╭─ Supplied records

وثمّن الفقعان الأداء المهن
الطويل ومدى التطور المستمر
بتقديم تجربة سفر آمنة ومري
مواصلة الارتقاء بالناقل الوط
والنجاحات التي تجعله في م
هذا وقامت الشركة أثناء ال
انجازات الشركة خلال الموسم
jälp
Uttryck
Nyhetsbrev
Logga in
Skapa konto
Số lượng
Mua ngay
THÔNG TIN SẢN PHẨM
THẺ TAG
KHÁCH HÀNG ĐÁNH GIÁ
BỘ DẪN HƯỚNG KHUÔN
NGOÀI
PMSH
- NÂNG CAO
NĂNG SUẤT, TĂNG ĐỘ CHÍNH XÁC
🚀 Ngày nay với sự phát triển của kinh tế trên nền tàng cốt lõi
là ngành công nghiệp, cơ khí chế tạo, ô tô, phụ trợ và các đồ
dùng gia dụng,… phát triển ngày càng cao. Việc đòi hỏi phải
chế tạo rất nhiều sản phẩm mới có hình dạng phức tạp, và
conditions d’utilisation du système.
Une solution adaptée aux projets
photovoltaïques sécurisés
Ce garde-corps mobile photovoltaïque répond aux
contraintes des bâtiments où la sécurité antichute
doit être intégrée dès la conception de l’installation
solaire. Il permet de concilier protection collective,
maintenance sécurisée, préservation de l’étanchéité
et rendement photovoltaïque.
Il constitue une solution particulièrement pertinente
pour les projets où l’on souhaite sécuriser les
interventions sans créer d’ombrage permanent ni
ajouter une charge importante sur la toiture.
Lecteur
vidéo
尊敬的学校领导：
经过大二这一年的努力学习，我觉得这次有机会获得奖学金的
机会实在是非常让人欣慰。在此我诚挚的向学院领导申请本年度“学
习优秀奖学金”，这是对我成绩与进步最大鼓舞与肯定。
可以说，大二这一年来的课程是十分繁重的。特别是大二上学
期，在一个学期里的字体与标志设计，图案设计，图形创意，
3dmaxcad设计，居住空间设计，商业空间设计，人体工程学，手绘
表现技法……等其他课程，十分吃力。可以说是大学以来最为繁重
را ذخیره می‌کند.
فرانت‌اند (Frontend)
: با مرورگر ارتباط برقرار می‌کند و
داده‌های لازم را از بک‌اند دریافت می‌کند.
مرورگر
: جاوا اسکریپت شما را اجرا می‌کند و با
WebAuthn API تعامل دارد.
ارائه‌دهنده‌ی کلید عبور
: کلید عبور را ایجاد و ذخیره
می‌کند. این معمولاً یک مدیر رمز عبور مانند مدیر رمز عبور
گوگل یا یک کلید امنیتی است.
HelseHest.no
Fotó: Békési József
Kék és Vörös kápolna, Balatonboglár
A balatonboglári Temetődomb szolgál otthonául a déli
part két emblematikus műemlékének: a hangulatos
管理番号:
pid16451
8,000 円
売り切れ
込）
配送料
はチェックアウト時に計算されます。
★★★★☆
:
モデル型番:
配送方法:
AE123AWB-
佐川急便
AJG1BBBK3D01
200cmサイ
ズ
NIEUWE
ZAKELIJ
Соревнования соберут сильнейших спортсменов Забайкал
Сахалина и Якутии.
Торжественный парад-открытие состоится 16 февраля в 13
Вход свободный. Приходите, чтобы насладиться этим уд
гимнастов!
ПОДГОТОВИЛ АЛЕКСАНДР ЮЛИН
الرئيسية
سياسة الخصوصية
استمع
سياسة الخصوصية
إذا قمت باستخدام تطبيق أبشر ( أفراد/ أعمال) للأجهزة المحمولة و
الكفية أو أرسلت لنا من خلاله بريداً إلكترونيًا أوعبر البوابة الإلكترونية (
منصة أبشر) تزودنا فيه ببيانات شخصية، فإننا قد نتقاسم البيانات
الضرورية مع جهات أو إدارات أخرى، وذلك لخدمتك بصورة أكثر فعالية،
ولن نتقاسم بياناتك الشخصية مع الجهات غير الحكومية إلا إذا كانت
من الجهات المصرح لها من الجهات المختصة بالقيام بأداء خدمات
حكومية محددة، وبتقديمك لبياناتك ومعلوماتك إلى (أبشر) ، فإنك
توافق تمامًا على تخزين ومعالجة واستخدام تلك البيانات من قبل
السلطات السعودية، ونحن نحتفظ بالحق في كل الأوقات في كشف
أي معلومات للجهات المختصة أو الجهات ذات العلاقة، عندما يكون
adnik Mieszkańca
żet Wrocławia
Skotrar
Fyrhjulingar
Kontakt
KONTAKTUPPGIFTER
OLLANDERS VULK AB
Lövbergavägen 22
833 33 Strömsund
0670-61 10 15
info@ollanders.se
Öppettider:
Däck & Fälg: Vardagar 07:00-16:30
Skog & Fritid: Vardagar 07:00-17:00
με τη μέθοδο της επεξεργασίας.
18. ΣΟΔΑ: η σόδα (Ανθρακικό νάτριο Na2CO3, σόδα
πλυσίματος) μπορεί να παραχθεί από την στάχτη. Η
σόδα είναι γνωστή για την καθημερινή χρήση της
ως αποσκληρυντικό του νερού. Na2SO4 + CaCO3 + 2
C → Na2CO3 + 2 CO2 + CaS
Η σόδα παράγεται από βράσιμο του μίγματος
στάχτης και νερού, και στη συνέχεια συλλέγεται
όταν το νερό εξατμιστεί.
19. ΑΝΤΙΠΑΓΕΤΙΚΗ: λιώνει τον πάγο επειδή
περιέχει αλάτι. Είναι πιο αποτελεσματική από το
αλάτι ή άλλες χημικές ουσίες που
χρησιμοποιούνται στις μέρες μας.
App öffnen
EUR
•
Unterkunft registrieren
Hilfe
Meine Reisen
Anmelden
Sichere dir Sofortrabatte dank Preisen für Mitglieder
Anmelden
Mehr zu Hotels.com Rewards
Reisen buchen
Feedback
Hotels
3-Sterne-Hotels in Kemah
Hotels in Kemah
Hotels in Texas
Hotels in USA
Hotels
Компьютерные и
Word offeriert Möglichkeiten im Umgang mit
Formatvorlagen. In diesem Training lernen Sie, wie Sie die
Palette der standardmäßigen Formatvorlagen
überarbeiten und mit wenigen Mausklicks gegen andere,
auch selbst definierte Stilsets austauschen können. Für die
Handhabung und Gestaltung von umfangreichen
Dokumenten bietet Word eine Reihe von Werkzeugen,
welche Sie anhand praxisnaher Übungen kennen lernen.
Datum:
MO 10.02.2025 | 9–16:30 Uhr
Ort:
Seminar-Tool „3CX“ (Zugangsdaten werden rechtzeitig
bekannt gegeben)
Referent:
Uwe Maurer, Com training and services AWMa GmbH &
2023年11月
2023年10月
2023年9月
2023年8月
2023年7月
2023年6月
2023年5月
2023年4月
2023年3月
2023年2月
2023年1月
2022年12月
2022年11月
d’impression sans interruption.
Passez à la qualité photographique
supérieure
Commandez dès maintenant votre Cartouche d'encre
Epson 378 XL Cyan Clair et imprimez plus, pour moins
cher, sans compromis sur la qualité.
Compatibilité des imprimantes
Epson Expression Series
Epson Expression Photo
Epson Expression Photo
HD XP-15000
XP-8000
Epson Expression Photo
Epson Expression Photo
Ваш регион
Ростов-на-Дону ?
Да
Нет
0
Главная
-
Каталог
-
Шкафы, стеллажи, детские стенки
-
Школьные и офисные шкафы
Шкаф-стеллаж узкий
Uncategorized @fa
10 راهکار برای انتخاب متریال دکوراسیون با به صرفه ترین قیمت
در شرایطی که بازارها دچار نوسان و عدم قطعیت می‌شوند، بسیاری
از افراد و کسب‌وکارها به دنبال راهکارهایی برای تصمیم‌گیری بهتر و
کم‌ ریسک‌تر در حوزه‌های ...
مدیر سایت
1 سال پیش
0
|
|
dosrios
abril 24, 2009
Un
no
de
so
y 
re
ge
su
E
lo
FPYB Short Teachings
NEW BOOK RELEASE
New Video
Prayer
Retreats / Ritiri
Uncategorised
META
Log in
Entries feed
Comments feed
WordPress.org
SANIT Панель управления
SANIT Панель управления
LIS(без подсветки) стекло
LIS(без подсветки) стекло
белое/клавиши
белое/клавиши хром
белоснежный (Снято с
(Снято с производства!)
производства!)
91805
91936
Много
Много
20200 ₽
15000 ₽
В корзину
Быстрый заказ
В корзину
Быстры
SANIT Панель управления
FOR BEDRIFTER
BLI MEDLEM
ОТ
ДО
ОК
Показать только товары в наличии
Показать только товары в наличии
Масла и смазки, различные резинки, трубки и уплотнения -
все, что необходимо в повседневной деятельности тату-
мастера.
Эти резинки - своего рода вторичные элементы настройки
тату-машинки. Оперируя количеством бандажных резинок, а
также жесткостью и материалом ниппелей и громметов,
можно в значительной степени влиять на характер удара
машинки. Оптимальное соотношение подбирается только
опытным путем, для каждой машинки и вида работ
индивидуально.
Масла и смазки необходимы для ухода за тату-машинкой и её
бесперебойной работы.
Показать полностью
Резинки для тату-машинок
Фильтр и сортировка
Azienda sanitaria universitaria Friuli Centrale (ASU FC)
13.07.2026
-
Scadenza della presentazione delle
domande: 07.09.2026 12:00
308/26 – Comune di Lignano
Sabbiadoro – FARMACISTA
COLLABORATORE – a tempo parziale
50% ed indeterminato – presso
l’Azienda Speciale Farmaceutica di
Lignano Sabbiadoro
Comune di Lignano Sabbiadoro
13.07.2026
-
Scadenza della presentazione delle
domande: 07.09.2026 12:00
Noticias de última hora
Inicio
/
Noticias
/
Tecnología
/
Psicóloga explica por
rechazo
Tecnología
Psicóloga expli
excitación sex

╰─

> _Assigned task_:
Give back exactly the lines above, from the line containing "Масла и смазки необходимы" through the line containing "Sabbiadoro – FARMACISTA", with both end lines and nothing more.

> _Problem solution_:
Масла и смазки необходимы для ухода за тату-машинкой и её
бесперебойной работы.
Показать полностью
Резинки для тату-машинок
Фильтр и сортировка
Azienda sanitaria universitaria Friuli Centrale (ASU FC)
13.07.2026
-
Scadenza della presentazione delle
domande: 07.09.2026 12:00
308/26 – Comune di Lignano
Sabbiadoro – FARMACISTA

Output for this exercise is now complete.